[Required work] Output the full listing exactly as written, with no pictures in it.

[Given data]
⟨
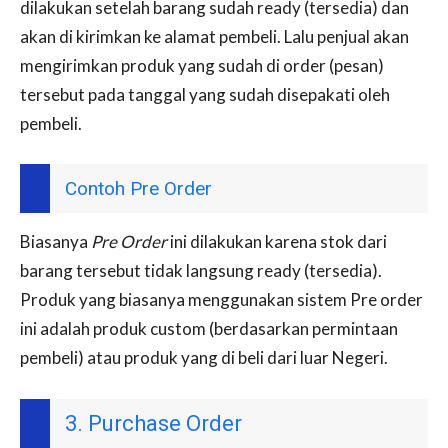
dilakukan setelah barang sudah ready (tersedia) dan
akan di kirimkan ke alamat pembeli. Lalu penjual akan
mengirimkan produk yang sudah di order (pesan)
tersebut pada tanggal yang sudah disepakati oleh
pembeli.
Contoh Pre Order
Biasanya
Pre Order
ini dilakukan karena stok dari
barang tersebut tidak langsung ready (tersedia).
Produk yang biasanya menggunakan sistem Pre order
ini adalah produk custom (berdasarkan permintaan
pembeli) atau produk yang di beli dari luar Negeri.
3. Purchase Order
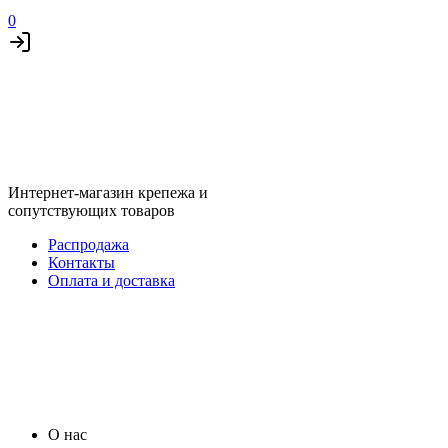
0
Интернет-магазин крепежа и
сопутствующих товаров
Распродажа
Контакты
Оплата и доставка
О нас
⟩
[Answer section]
dilakukan setelah barang sudah ready (tersedia) dan
akan di kirimkan ke alamat pembeli. Lalu penjual akan
mengirimkan produk yang sudah di order (pesan)
tersebut pada tanggal yang sudah disepakati oleh
pembeli.
Contoh Pre Order
Biasanya
Pre Order
ini dilakukan karena stok dari
barang tersebut tidak langsung ready (tersedia).
Produk yang biasanya menggunakan sistem Pre order
ini adalah produk custom (berdasarkan permintaan
pembeli) atau produk yang di beli dari luar Negeri.
3. Purchase Order
0
Интернет-магазин крепежа и
сопутствующих товаров
Распродажа
Контакты
Оплата и доставка
О нас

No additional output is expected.